Nick’s voracious appetite for learning all he can about the Titanic has lead us to read many great books, watch one documentary on dvd, and take one field trip to the Titanic exhibit at the North Carolina Museum of Science.
There are no shortage of stories about the tragic event of that night on April 15, 1912. The night the “grandest palace on the sea” struck an iceberg and found the term “unsinkable” was a descriptive word that should never be used to depict any floating vessel – ever.
Because as we all know, the Titanic did indeed sink. She sank in just over two hours.
All of the stories teach us tremendous lessons which can be directly applied to life today. We have learned about people – the ones who survived and the ones who did not, the countless heroes and the cowards, the warnings and the irresponsible and ultimately fatal choices, the classes and social statuses that separated and the circumstances of life and death which revealed their commonness. We learned about “women and children first” and my husband and I questioned whether widespread chivalry exists today.
And when Nick asked the definition of chivalry of course I made him research the word.
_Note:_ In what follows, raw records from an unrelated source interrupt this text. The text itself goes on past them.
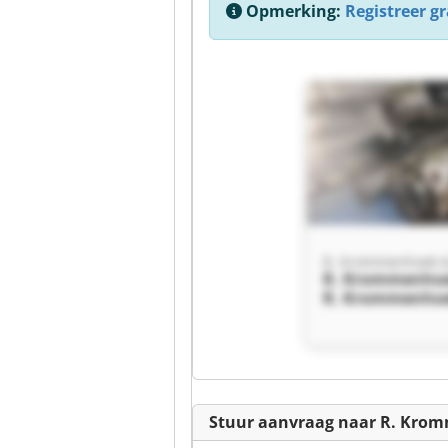
Opmerking:
Registreer gra
R. Krommenhoek 
R. Krommenhoe
R. Krommenhoe
Stuur aanvraag naar R. Kro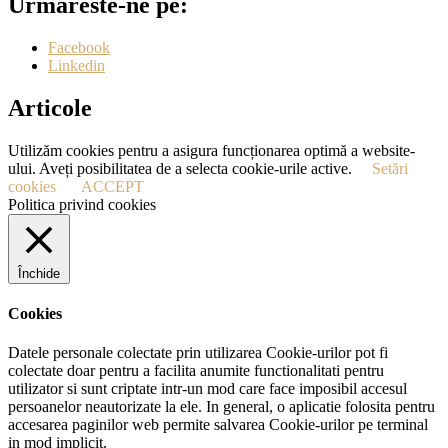
Urmăreste-ne pe:
Facebook
Linkedin
Articole
Utilizăm cookies pentru a asigura funcționarea optimă a website-
ului. Aveți posibilitatea de a selecta cookie-urile active.
Setări
cookies
ACCEPT
Politica privind cookies
Închide
Cookies
Datele personale colectate prin utilizarea Cookie-urilor pot fi
colectate doar pentru a facilita anumite functionalitati pentru
utilizator si sunt criptate intr-un mod care face imposibil accesul
persoanelor neautorizate la ele. In general, o aplicatie folosita pentru
accesarea paginilor web permite salvarea Cookie-urilor pe terminal
in mod implicit.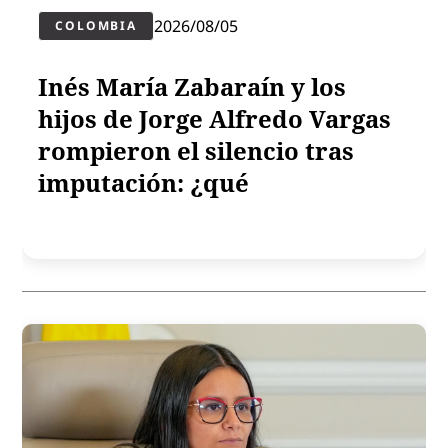
2026/08/05
COLOMBIA
Inés María Zabaraín y los
hijos de Jorge Alfredo Vargas
rompieron el silencio tras
imputación: ¿qué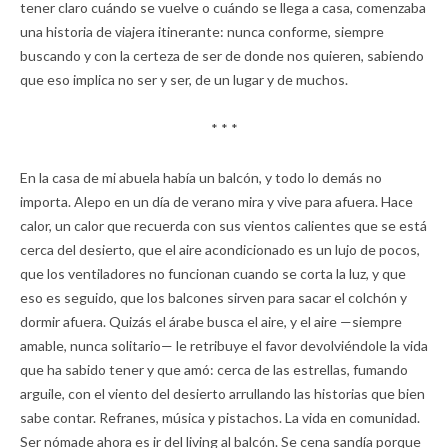
tener claro cuándo se vuelve o cuándo se llega a casa, comenzaba
una historia de viajera itinerante: nunca conforme, siempre
buscando y con la certeza de ser de donde nos quieren, sabiendo
que eso implica no ser y ser, de un lugar y de muchos.
* * *
En la casa de mi abuela había un balcón, y todo lo demás no
importa. Alepo en un día de verano mira y vive para afuera. Hace
calor, un calor que recuerda con sus vientos calientes que se está
cerca del desierto, que el aire acondicionado es un lujo de pocos,
que los ventiladores no funcionan cuando se corta la luz, y que
eso es seguido, que los balcones sirven para sacar el colchón y
dormir afuera. Quizás el árabe busca el aire, y el aire —siempre
amable, nunca solitario— le retribuye el favor devolviéndole la vida
que ha sabido tener y que amó: cerca de las estrellas, fumando
arguile, con el viento del desierto arrullando las historias que bien
sabe contar. Refranes, música y pistachos. La vida en comunidad.
Ser nómade ahora es ir del living al balcón. Se cena sandía porque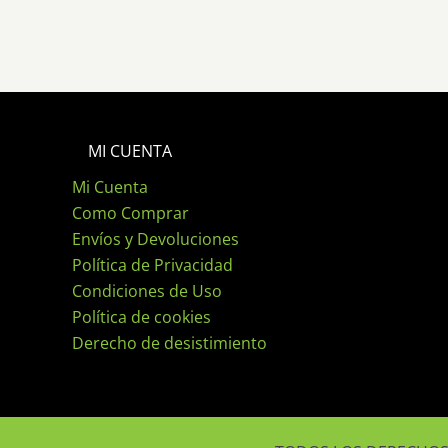
MI CUENTA
Mi Cuenta
Como Comprar
Envíos y Devoluciones
Política de Privacidad
Condiciones de Uso
Política de cookies
Derecho de desistimiento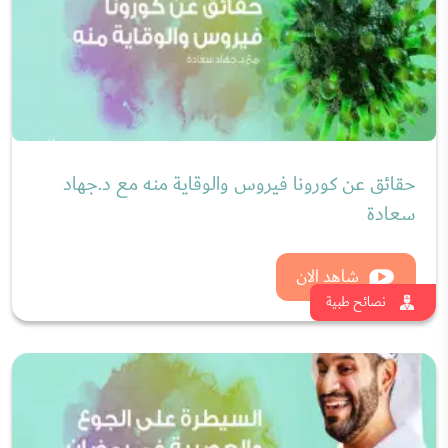
حقائق عن كورونا فيروس والوقاية منه مع د.جهاد
سعادة
شاهد الان
نصائح طبية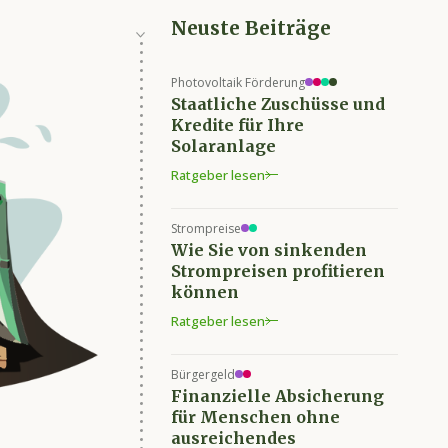
Neuste Beiträge
Photovoltaik Förderung
Staatliche Zuschüsse und
Kredite für Ihre
Solaranlage
Ratgeber lesen
Strompreise
Wie Sie von sinkenden
Strompreisen profitieren
können
Ratgeber lesen
Bürgergeld
Finanzielle Absicherung
für Menschen ohne
ausreichendes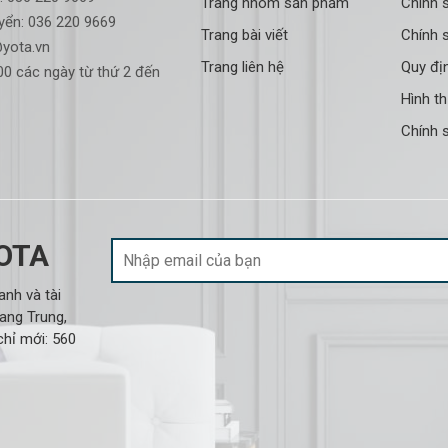
Trang nhóm sản phẩm
Chính 
yển:
036 220 9669
Trang bài viết
Chính s
yota.vn
Trang liên hệ
Quy đị
0 các ngày từ thứ 2 đến
Hình t
Chính 
YOTA
nh và tài
ang Trung,
hỉ mới: 560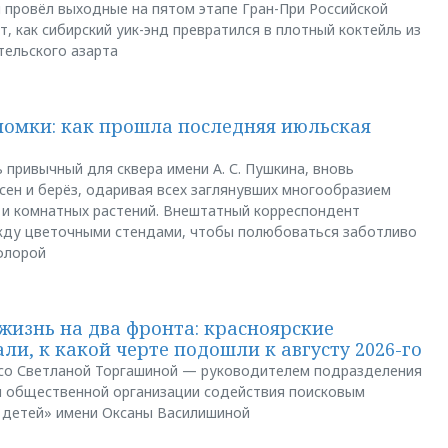
u провёл выходные на пятом этапе Гран-При Российской
, как сибирский уик-энд превратился в плотный коктейль из
тельского азарта
ломки: как прошла последняя июльская
 привычный для сквера имени А. С. Пушкина, вновь
сен и берёз, одаривая всех заглянувших многообразием
 и комнатных растений. Внештатный корреспондент
между цветочными стендами, чтобы полюбоваться заботливо
флорой
жизнь на два фронта: красноярские
ли, к какой черте подошли к августу 2026-го
и со Светланой Торгашиной — руководителем подразделения
й общественной организации содействия поисковым
 детей» имени Оксаны Василишиной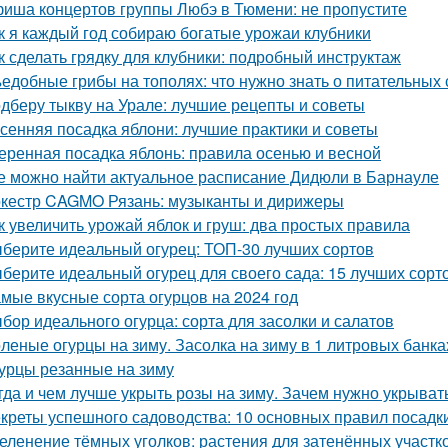
иша концертов группы Любэ в Тюмени: не пропустите
к я каждый год собираю богатые урожаи клубники
к сделать грядку для клубники: подробный инструктаж
едобные грибы на тополях: что нужно знать о питательных 
дберу тыкву на Урале: лучшие рецепты и советы
сенняя посадка яблони: лучшие практики и советы
еренная посадка яблонь: правила осенью и весной
е можно найти актуальное расписание Дидюли в Барнауле
кестр CAGMO Рязань: музыканты и дирижеры
к увеличить урожай яблок и груш: два простых правила
берите идеальный огурец: ТОП-30 лучших сортов
берите идеальный огурец для своего сада: 15 лучших сорто
мые вкусные сорта огурцов на 2024 год
бор идеального огурца: сорта для засолки и салатов
леные огурцы на зиму. Засолка на зиму в 1 литровых банка
урцы резанные на зиму
гда и чем лучше укрыть розы на зиму. Зачем нужно укрывать
креты успешного садоводства: 10 основных правил посадк
еленение тёмных уголков: растения для затенённых участк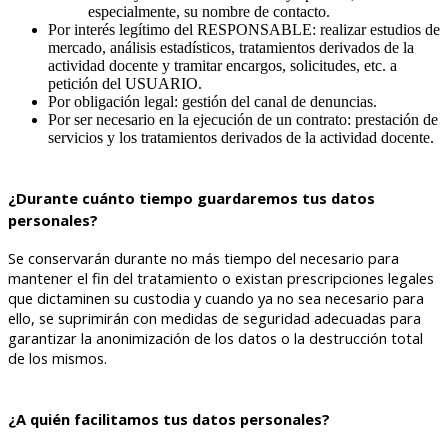
especialmente, su nombre de contacto.
Por interés legítimo del RESPONSABLE: realizar estudios de
mercado, análisis estadísticos, tratamientos derivados de la
actividad docente y tramitar encargos, solicitudes, etc. a
petición del USUARIO.
Por obligación legal: gestión del canal de denuncias.
Por ser necesario en la ejecución de un contrato: prestación de
servicios y los tratamientos derivados de la actividad docente.
¿Durante cuánto tiempo guardaremos tus datos 
personales?
Se conservarán durante no más tiempo del necesario para 
mantener el fin del tratamiento o existan prescripciones legales 
que dictaminen su custodia y cuando ya no sea necesario para 
ello, se suprimirán con medidas de seguridad adecuadas para 
garantizar la anonimización de los datos o la destrucción total 
de los mismos.
¿A quién facilitamos tus datos personales?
He discovered that the term chivalry originated during the middle ages and was a term used to describe the system of values, such as loyalty and honor, that knights were expected to follow…”the code of chivalry“. He also learned it is an honorable and polite way of behaving – especially toward women.
And as he continued reading about the knights and their code, we learn that it represented men of valor, virtue and courage – all the things I want my son to grow up to be.
And I realized that the “duties of knighthood” are a great guide for raising up boys.
The Knights Code of Chivalry described in the Song of Roland and an excellent representation of the Knights Codes of Chivalry are as follows:
“To fear God and maintain His Church
To serve the liege lord in valour and faith
To protect the weak and defenceless
To give succour to widows and orphans
To refrain from the wanton giving of offence
To live by honour and for glory
To despise pecuniary reward
To fight for the welfare of all
To obey those placed in authority
To guard the honour of fellow knights
To eschew unfairness, meanness and deceit
To keep faith
At all times to speak the truth
To persevere to the end in any enterprise begun
To respect the honour of women
Never to refuse a challenge from an equal
Never to turn the back upon a foe”
This code, while established long ago, is still very applicable today. This behavior – this “Code of Chivalry” – reflects that of valor and strength, but it also reflects the heart of a servant, which we see in the life of Jesus Christ.
“Let this mind be in you, which was also in Christ Jesus: Who, being in the form of God, thought it not robbery to be equal with God: But made himself of no reputation, and tookupon him the form of a servant, and wasmade in the likeness of men.”~ Philippians 2:5-7
As we raise up our next generation of men, let us remember and apply all that the Bible teaches us. We must teach our boys to not only respect themselves but to respect women and children as God would have them to do. I pray we will let scripture be our guide in raising these little men, and let us not forget the important role of servant-hood when teaching them virtue.
Our boys are watching all that we (mothers and fathers) do and they are learning how to be men. They are especially learning from dad and the way he treats mom. They are learning also from the books we encourage them to read and from the ones we read with them. They are learning from the video games they play and from the television and movies they watch and they are learning from other men in their lives.
Will our boys be ready to be men when the “Titanic” appears in their lives? The Titanic for them is unlikely to be an actual sinking ship – but make no mistake – they will have a “Titanic event” in their lives at some point. Will they be ready?
What kind of men are we teaching our boys to be?